### EXERCISE
Using the records below, report how many lines include "Анатомический", and give no more than the number.

### EXTRACTED RECORDS
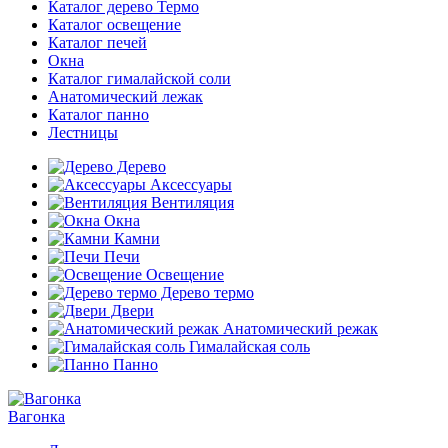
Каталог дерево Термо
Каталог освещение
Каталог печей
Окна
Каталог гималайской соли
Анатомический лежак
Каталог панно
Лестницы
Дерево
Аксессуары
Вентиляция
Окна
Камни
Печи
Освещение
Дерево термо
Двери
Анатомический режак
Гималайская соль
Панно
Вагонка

* * *

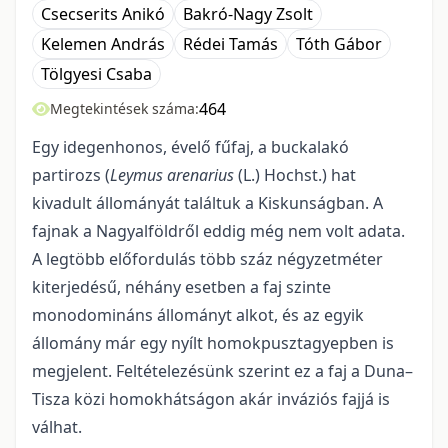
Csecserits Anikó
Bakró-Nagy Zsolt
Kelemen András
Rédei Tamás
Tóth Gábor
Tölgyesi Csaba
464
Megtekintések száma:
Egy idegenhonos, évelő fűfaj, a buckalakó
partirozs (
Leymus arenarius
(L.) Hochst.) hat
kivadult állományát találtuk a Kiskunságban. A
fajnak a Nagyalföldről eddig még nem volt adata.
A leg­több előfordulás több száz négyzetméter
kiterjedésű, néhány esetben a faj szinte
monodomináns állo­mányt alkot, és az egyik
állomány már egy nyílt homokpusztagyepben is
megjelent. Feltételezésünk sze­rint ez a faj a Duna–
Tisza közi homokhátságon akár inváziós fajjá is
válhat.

### TASK OUTPUT
2